Collected data entries →

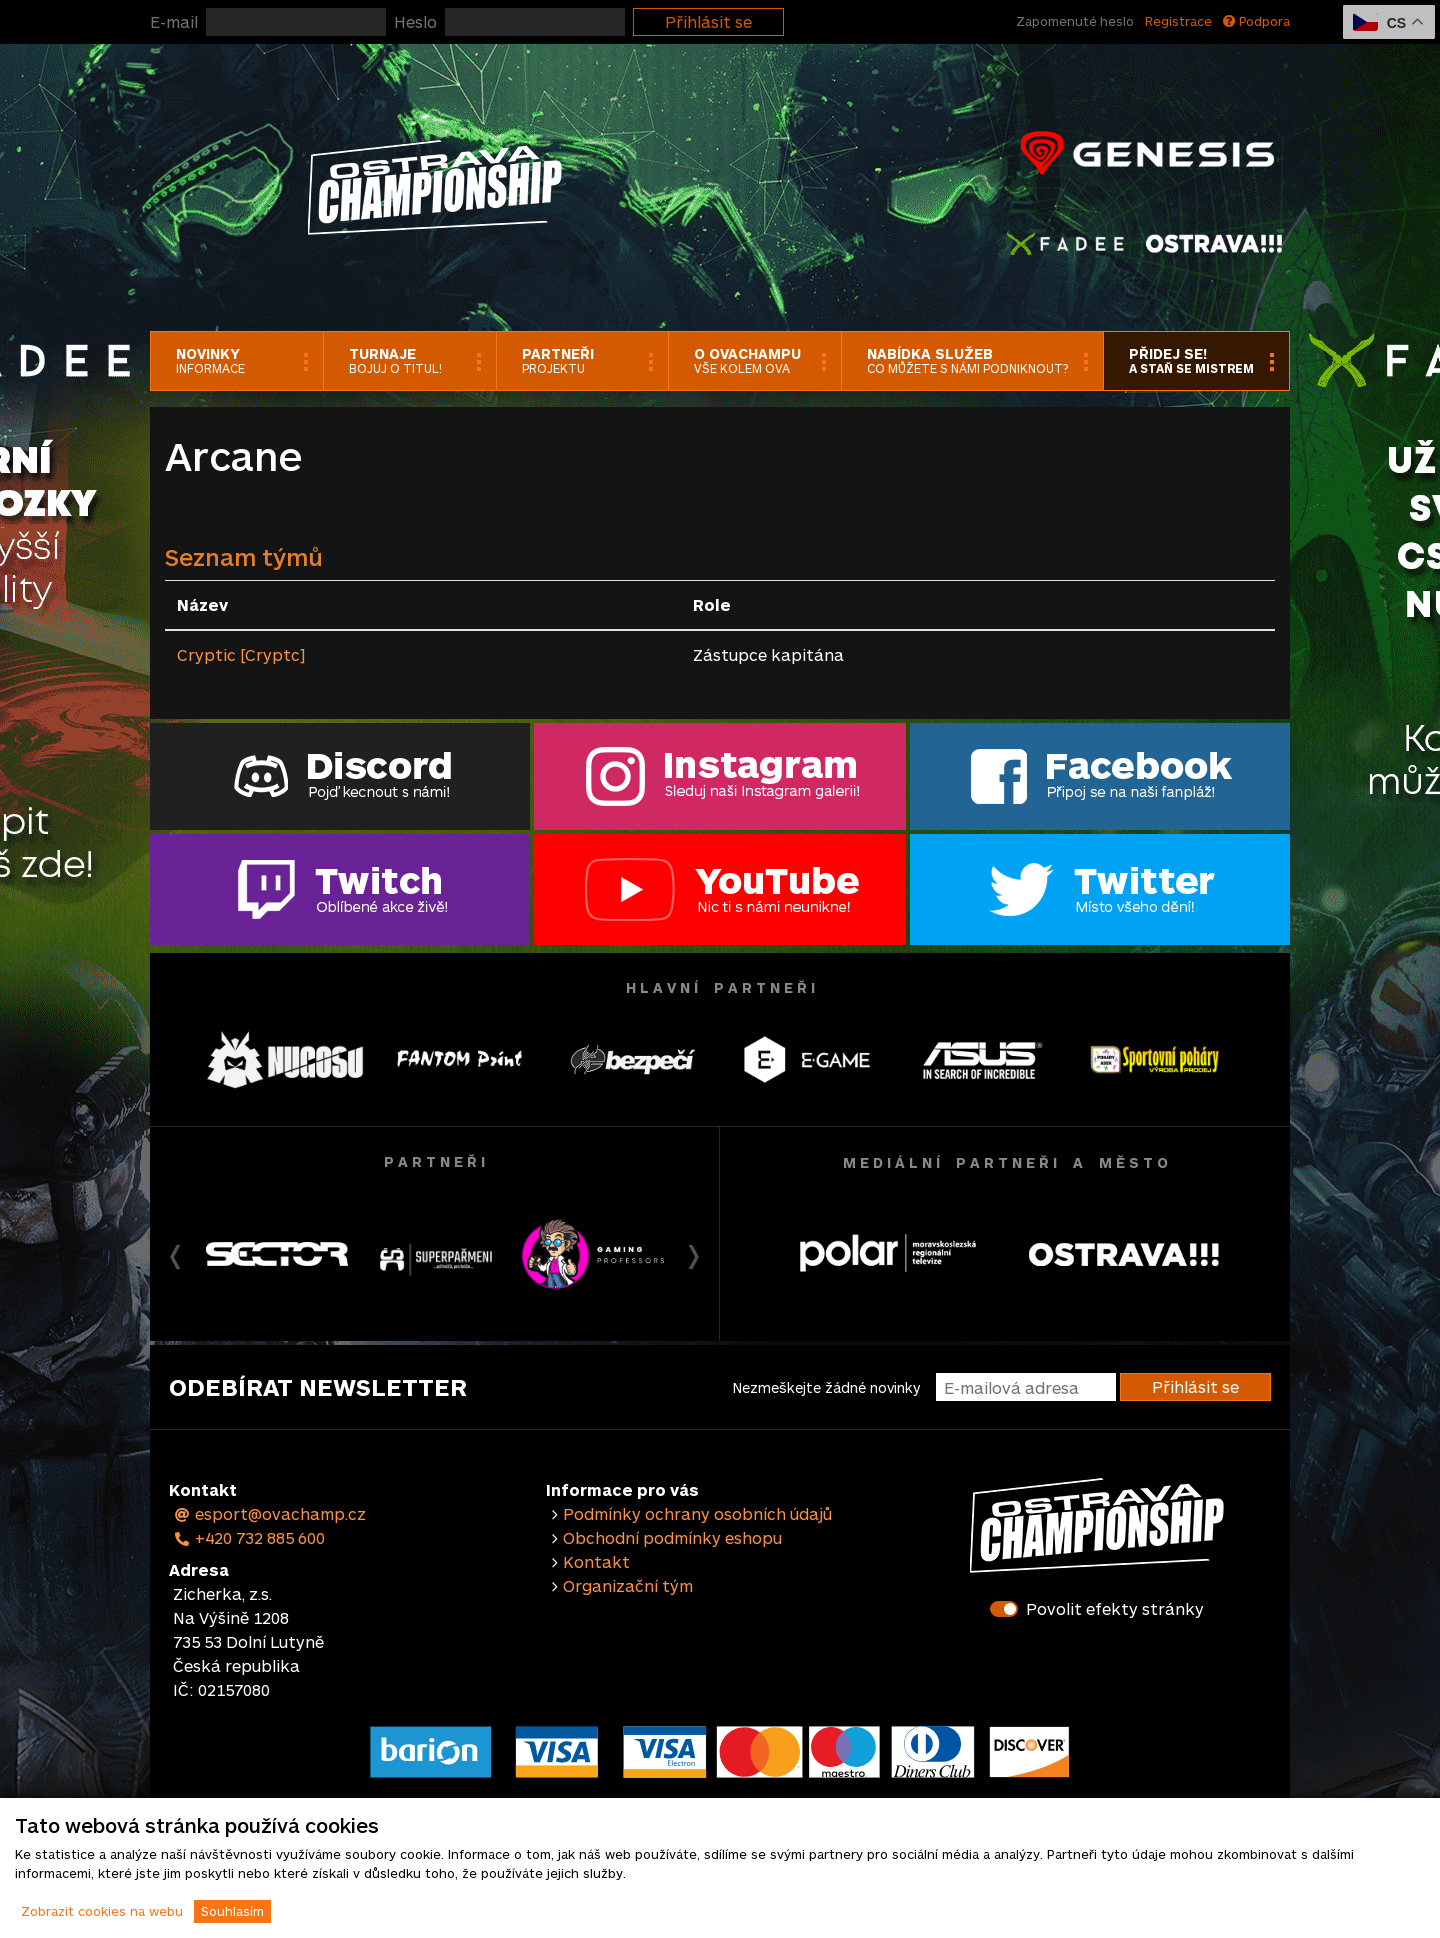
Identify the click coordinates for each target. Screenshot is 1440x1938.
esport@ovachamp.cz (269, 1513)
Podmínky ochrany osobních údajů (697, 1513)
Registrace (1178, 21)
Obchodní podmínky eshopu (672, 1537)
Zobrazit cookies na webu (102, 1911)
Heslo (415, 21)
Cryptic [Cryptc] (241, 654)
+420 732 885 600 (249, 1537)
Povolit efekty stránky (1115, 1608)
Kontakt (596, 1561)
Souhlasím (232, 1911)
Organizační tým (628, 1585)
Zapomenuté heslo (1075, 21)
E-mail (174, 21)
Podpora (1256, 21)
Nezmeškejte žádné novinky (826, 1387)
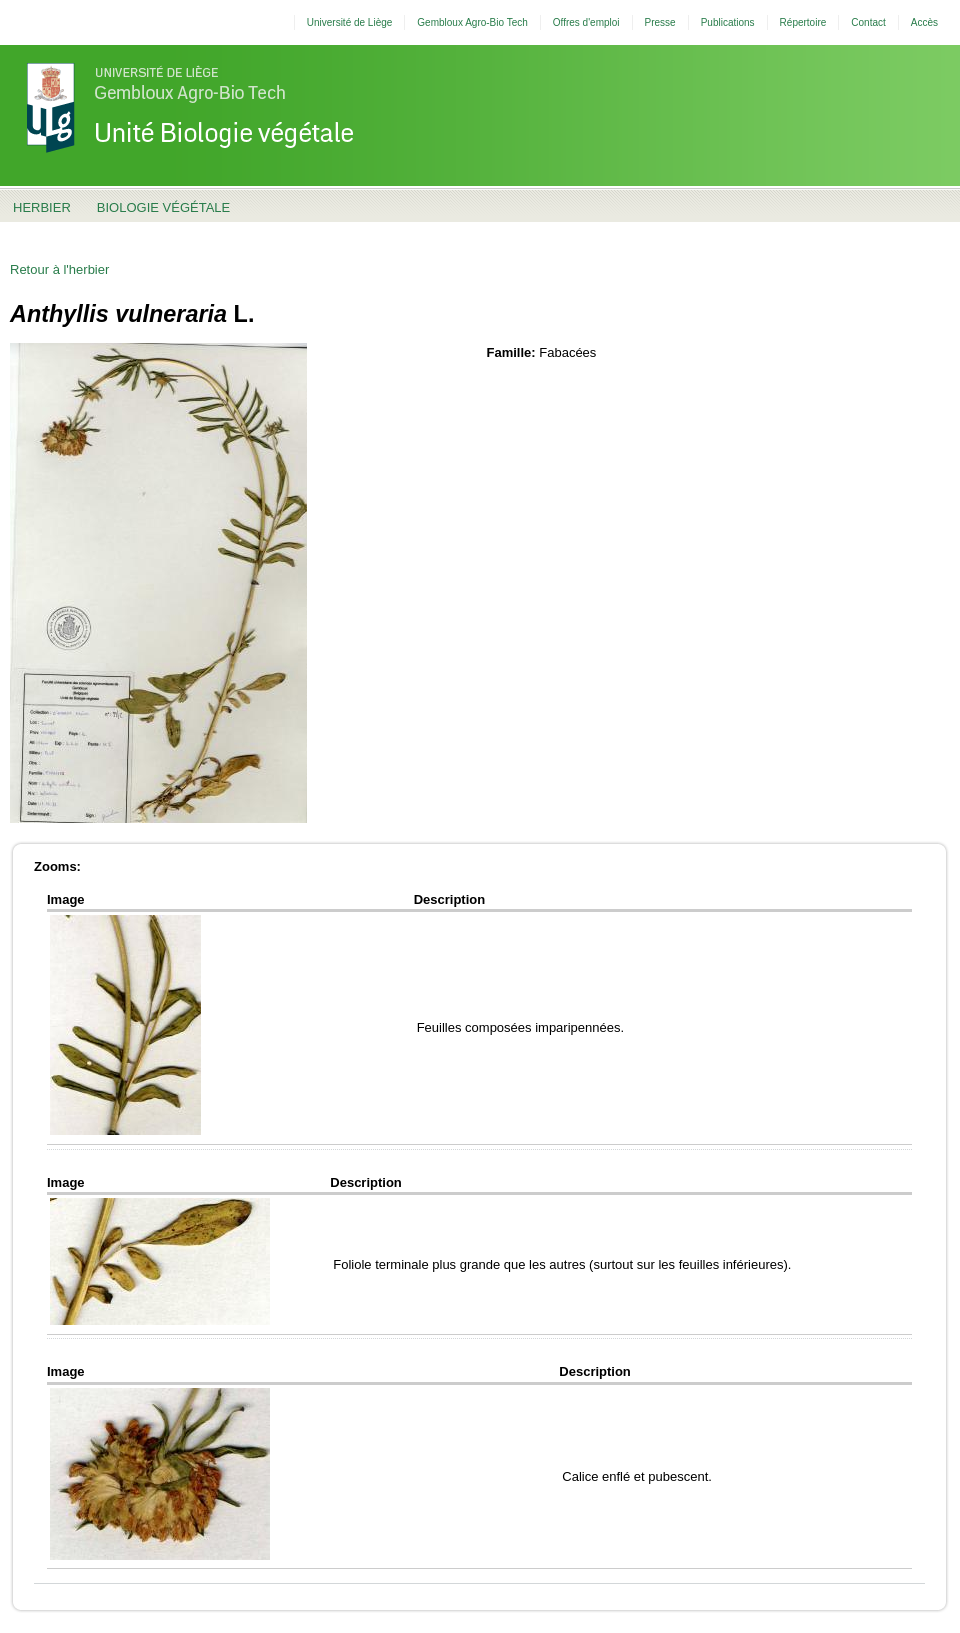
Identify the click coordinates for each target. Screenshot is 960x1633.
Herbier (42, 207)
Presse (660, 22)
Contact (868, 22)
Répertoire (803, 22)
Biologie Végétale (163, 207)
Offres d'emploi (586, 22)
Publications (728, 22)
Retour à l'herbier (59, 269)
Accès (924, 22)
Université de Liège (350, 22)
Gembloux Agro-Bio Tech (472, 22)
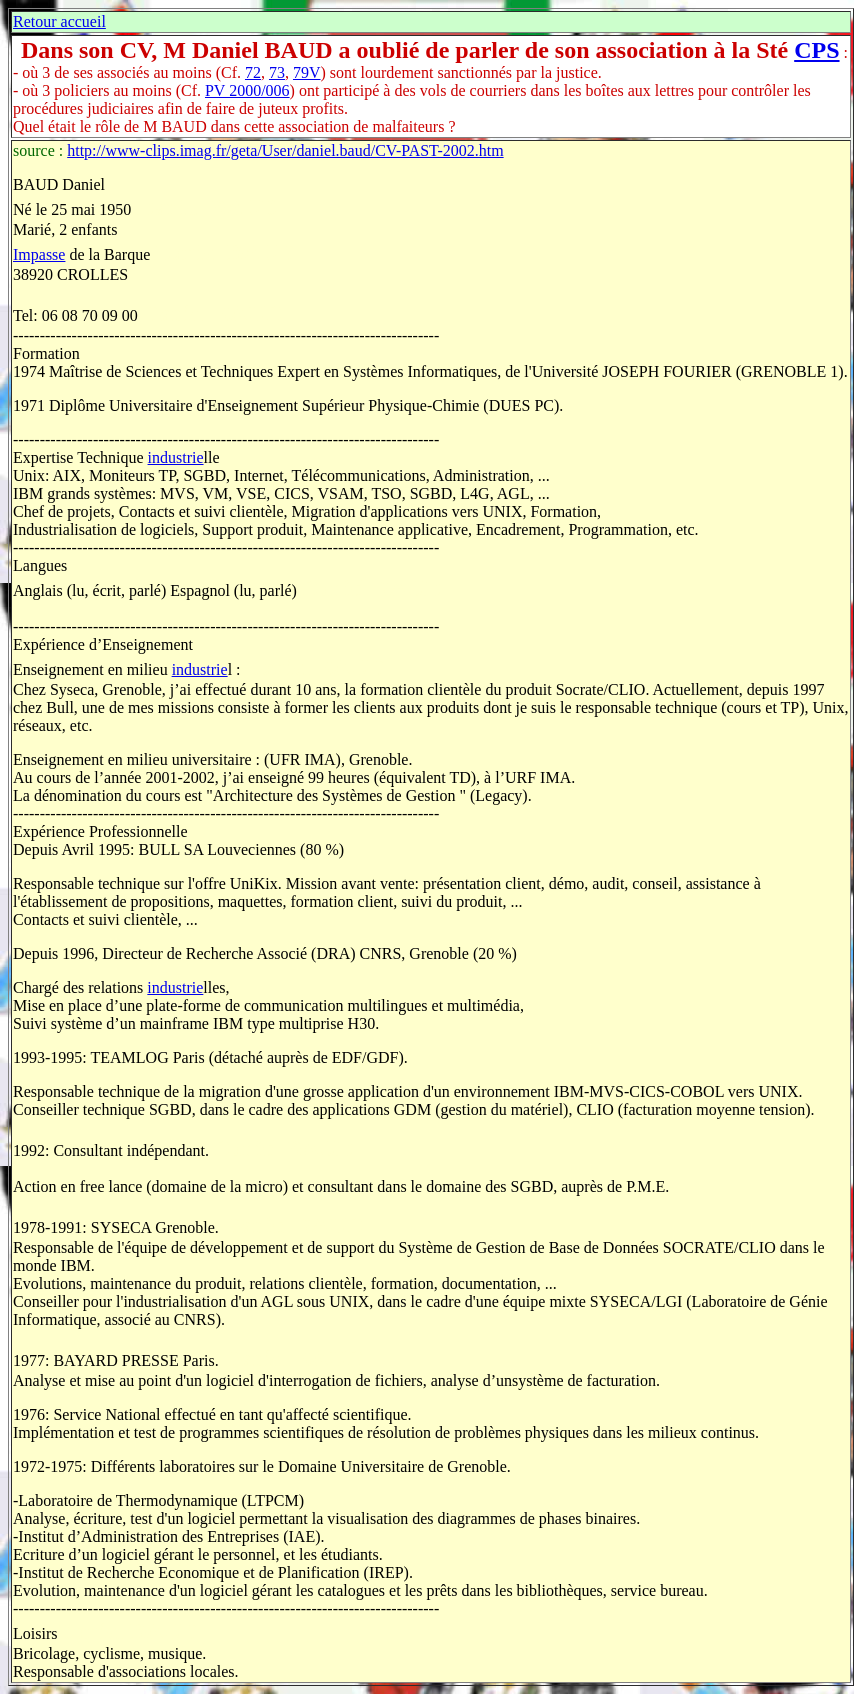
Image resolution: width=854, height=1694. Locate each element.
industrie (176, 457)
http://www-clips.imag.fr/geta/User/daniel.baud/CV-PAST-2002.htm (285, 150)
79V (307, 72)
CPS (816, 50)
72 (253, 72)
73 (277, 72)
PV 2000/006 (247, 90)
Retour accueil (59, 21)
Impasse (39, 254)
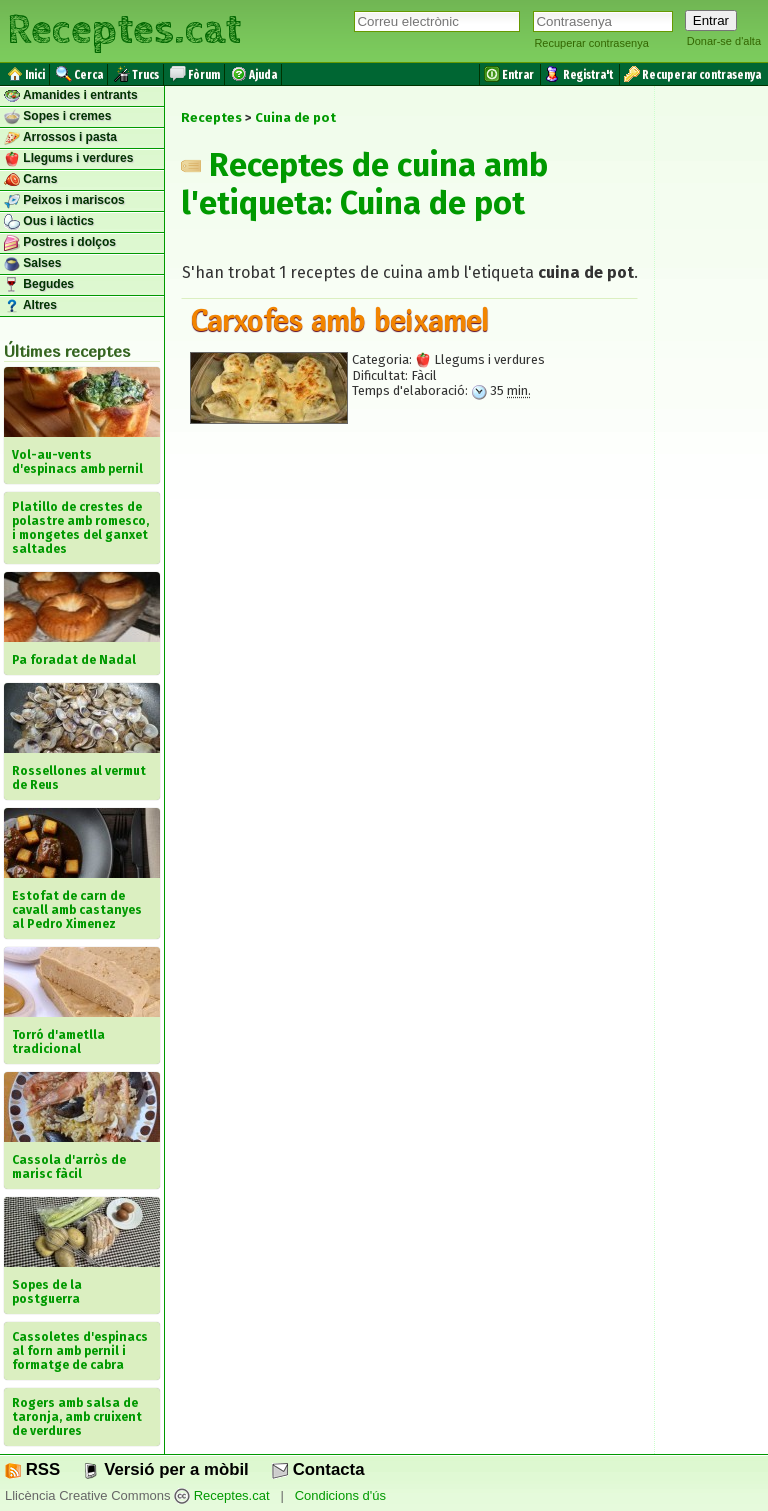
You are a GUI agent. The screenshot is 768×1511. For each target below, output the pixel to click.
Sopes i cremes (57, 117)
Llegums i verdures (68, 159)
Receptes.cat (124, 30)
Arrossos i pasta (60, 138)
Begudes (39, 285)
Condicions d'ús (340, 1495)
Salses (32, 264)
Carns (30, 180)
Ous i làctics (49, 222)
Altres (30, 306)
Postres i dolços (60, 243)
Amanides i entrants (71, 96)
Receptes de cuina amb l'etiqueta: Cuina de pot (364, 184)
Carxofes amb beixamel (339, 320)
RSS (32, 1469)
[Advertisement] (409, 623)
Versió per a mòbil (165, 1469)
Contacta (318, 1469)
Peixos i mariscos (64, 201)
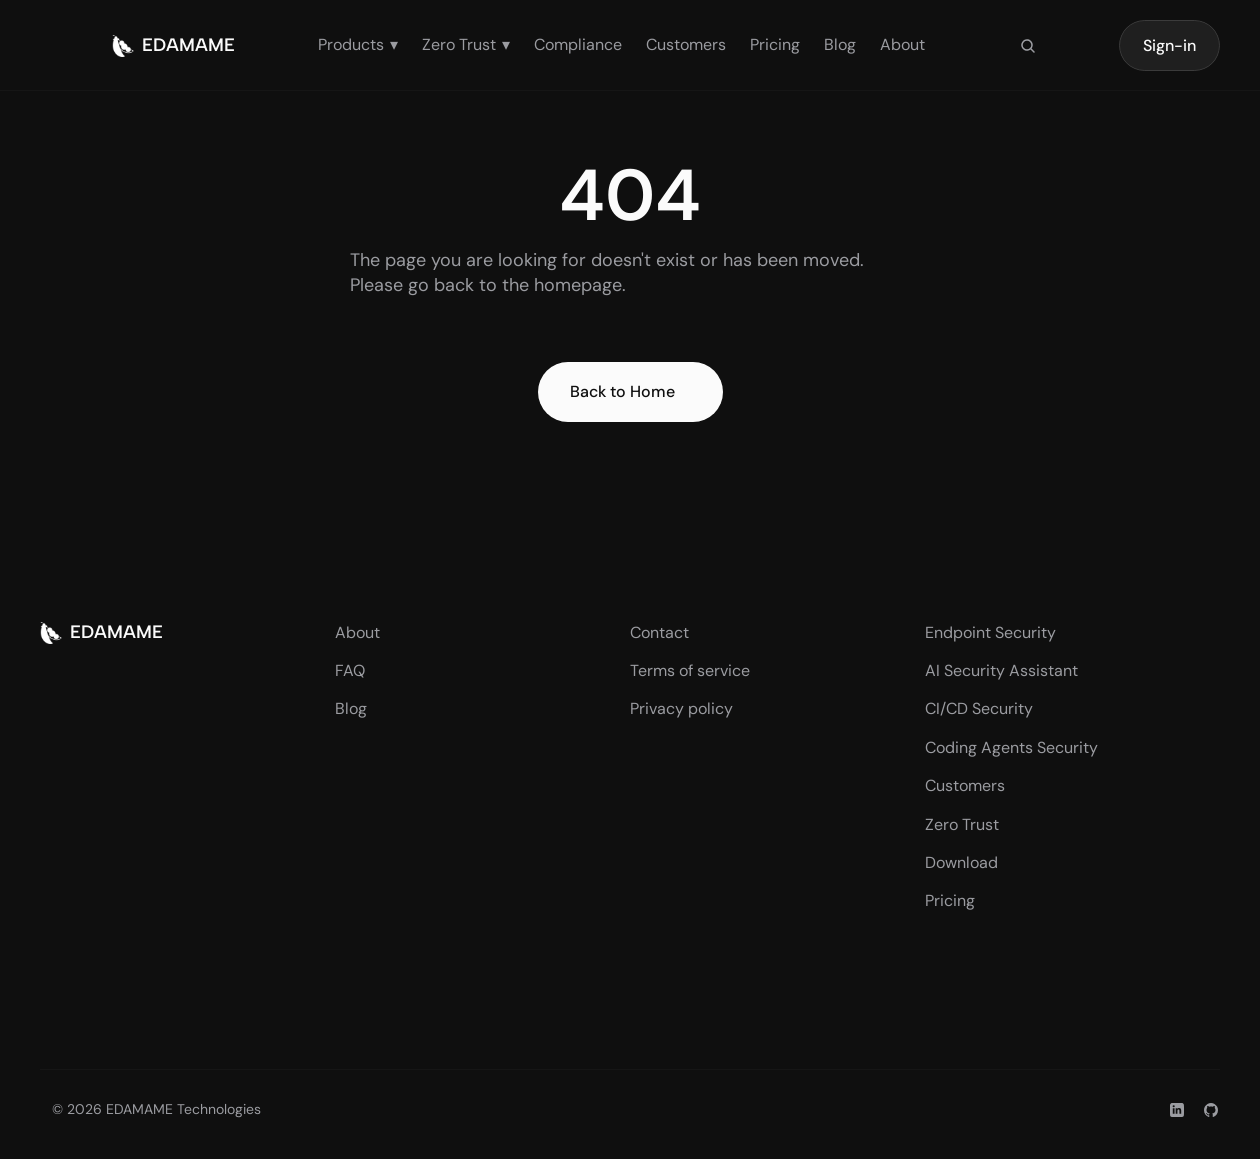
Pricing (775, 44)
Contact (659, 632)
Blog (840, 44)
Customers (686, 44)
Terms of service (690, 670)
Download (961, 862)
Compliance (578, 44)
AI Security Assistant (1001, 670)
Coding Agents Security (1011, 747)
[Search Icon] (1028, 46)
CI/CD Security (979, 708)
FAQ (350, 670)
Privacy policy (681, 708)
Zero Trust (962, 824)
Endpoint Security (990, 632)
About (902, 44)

EXERCISE BRIEF → Write out all the records again, exactly, minus any pictures.

YOUR SOLUTION →
Identify the click coordinates for each target. Screenshot is 1440x1938.
esport@ovachamp.cz (269, 1513)
Podmínky ochrany osobních údajů (697, 1513)
Registrace (1178, 21)
Obchodní podmínky eshopu (672, 1537)
Zobrazit cookies na webu (102, 1911)
Heslo (415, 21)
Cryptic [Cryptc] (241, 654)
+420 732 885 600 (249, 1537)
Povolit efekty stránky (1115, 1608)
Kontakt (596, 1561)
Souhlasím (232, 1911)
Organizační tým (628, 1585)
Zapomenuté heslo (1075, 21)
E-mail (174, 21)
Podpora (1256, 21)
Nezmeškejte žádné novinky (826, 1387)
Identify the click coordinates for each target. Screenshot is 960x1633.
Herbier (42, 207)
Presse (660, 22)
Contact (868, 22)
Répertoire (803, 22)
Biologie Végétale (163, 207)
Offres d'emploi (586, 22)
Publications (728, 22)
Retour à l'herbier (59, 269)
Accès (924, 22)
Université de Liège (350, 22)
Gembloux Agro-Bio Tech (472, 22)
Image resolution: width=854, height=1694. Locate each element.
industrie (176, 457)
http://www-clips.imag.fr/geta/User/daniel.baud/CV-PAST-2002.htm (285, 150)
79V (307, 72)
CPS (816, 50)
72 (253, 72)
73 (277, 72)
PV 2000/006 (247, 90)
Retour accueil (59, 21)
Impasse (39, 254)
You are a GUI agent. The screenshot is 768×1511. For each target below, output the pixel to click.
Sopes i cremes (57, 117)
Llegums i verdures (68, 159)
Receptes.cat (124, 30)
Arrossos i pasta (60, 138)
Begudes (39, 285)
Condicions d'ús (340, 1495)
Salses (32, 264)
Carns (30, 180)
Ous i làctics (49, 222)
Altres (30, 306)
Postres i dolços (60, 243)
Amanides i entrants (71, 96)
Receptes de cuina amb l'etiqueta: Cuina de pot (364, 184)
Carxofes amb beixamel (339, 320)
RSS (32, 1469)
[Advertisement] (409, 623)
Versió per a mòbil (165, 1469)
Contacta (318, 1469)
Peixos i mariscos (64, 201)
Pricing (775, 44)
Contact (659, 632)
Blog (840, 44)
Customers (686, 44)
Terms of service (690, 670)
Download (961, 862)
Compliance (578, 44)
AI Security Assistant (1001, 670)
Coding Agents Security (1011, 747)
[Search Icon] (1028, 46)
CI/CD Security (979, 708)
FAQ (350, 670)
Privacy policy (681, 708)
Zero Trust (962, 824)
Endpoint Security (990, 632)
About (902, 44)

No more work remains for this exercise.